At first glance, I had in mind some CycleGAN architecture that would map the distribution of male faces to female faces and vice versa. The data set is supposed to include billions of selfies that users have uploaded to Snapchat (and not deleted by Snapchat) over the past eight years.

But it does raise a lot of questions:

  • Is it true that the image converter they are training does not need to pair images? If true, this would be extremely shocking, given that CycleGAN is so problematic that it might not even be able to do it at all. So I bet they have an unpaired alignment goal, this goal is by limited real data set for specification in pairs, such as male/female siblings in pairs of images, and even some data is designed by sex change as a result, can be used as data enhancement (for example, make the chin contour more round effect can be done in the absence of machine learning).

  • The hair and face transformations appear to be composed independently of each other, as they occupy different layers (or may be composed together and split into different layers before rendering). This was also the first time I saw GANs being used to render alpha channels. I’m a little skeptical that hair is actually produced by GAN. On the one hand, there is clearly some smoothing functionality that can switch highlights and hair colors based on the location of occluded objects, suggesting that colors may be partly learned from the data. The hair, on the other hand, is so stable that I find it hard to believe it was synthesized entirely with a GAN generator. I’ve seen some examples of other East Asian men swapping faces with similar hairstyles, which suggests there may be a large library of Haridos templates (modified with some machine learning models).

  • How do ML engineers at Snap know if CycleGAN converges after training on such a large data set?

  • With such limited computing resources, how did they manage to run this level of neural networks? What is the resolution of the images they dynamically generate?

  • If it is indeed a CycleGAN, then applying the male filter to my female filter image should revert to the original image, right?

As you can see in the GIF above, the scale of the photo is pretty much the same, but when we zoom in really close, the face does look more like mine. My guess is that there is a pre-processing step to crop and resize a standard face image before feeding it into the neural network.

There may be other subroutines in this filter, such as jaw sizing, that do not use CycleGAN, but its addition will make the M2F and F2M filters not completely opposite.

  Technology of daydream

I had a friend who did that, and he had to do a lot of work before he got into drag. I’m really excited about technology like this because it will make it easier for makeup artists, cosplayers and drag artists to experiment with new ideas and identities in a cheaper and faster way.
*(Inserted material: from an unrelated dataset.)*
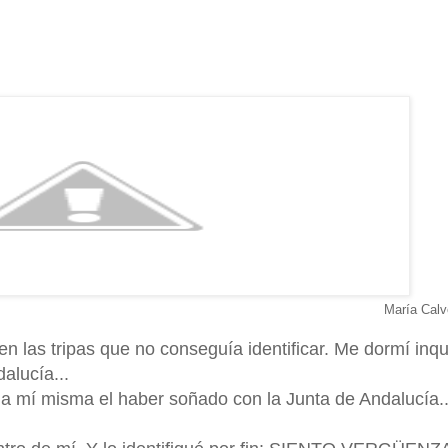
María Calv
n las tripas que no conseguía identificar. Me dormí inqu
alucía...
mí misma el haber soñado con la Junta de Andalucía..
Technologies such as facial and voice changes make the gap between public Internet characters and the real people behind them even wider. But that’s not necessarily a bad thing: If you’re a guy who loves being a cute anime girl online, which identity should we judge you on? As our daily social media normalizes gender distortion, will gender fluidity and cross-dressing culture become more normalized in society?

The future is very exciting.

via https://blog.evjang.com/2019/05/fun-with-snapchats-gender-swapping.html

Pita

Compiled by AI Institute, reprint is prohibited without permission.

Today is 32 days before the opening of CVPR 2019

Scan code to participate in the CVPR top Club sponsorship program

AI Institute will send you to the scene!